EXERCISE OBJECTIVE »
Reproduce every entry exactly as written.
● ● ● ● ●
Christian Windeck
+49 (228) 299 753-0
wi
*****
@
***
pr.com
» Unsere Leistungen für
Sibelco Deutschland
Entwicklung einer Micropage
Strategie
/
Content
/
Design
● ● ● ● ●
OUTPUT BELOW »
Christian Windeck
+49 (228) 299 753-0
wi
*****
@
***
pr.com
» Unsere Leistungen für
Sibelco Deutschland
Entwicklung einer Micropage
Strategie
/
Content
/
Design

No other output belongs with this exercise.